Hi Akexey,

This is about different protocol servers sharing the same IP, but *not* the 
same port. There's nothing to bind the encrypted TLS connection to a particular 
port, and that's the problem addressed here - an IMAP client being forced to 
talk to an FTP server. Obviously you can have IMAP on one port of a given 
server, SMTP on another, and FTP on a third.

Please read https://alpaca-attack.com/ if you haven't yet, it's fun reading.

Thanks,
        Yaron

On 7/28/21, 16:32, "Uta on behalf of Alexey Melnikov" <uta-boun...@ietf.org on 
behalf of alexey.melni...@isode.com> wrote:

    Hi,

    Section 3.8 of the draft says:
        TLS implementations (both client- and server-side) MUST support the
        Application-Layer Protocol Negotiation (ALPN) extension [RFC7301].

    This looks fine to me.

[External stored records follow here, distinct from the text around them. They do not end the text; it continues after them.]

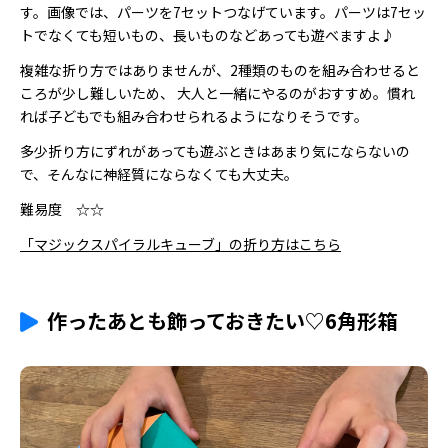
す。画像では、パーツを7セットつなげています。パーツは7セッ
トでなくても短いもの、長いものなどあっても遊べますよ♪
複雑な折り方ではありませんが、2種類のものを組み合わせると
ころが少し難しいため、 大人と一緒にやるのがおすすめ。慣れ
れば子どもでも組み合わせられるようになりそうです。
多少折り方にずれがあっても遊ぶときはあまり気にならないの
で、そんなに神経質にならなくても大丈夫。
難易度 ☆☆
「マジックスパイラルキューブ」の折り方はこちら
作ったあとも飾っておきたい♡6角形箱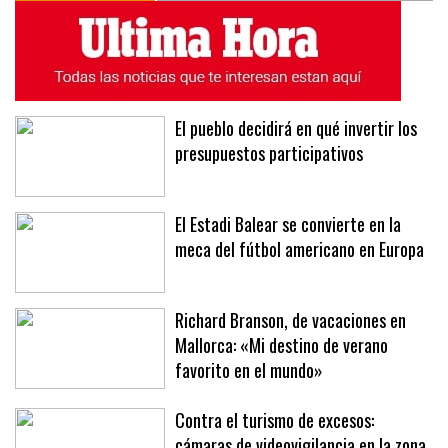
ÚLTIMAS NOTICIAS
MÁS LEÍDAS
El pueblo decidirá en qué invertir los
presupuestos participativos
El Estadi Balear se convierte en la
meca del fútbol americano en Europa
Richard Branson, de vacaciones en
Mallorca: «Mi destino de verano
favorito en el mundo»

I assume it is still up to application protocols 
    to decide whether or not use of ALPN is required? I am thinking of email 
    and I can't see a use case where, for example, an IMAP server would 
    share the same IP/port number with another protocol. Or is the point of 
    this is to prevent an IMAP client talking to a non IMAP server, as well 
    as to prevent a non IMAP client talking to an IMAP server?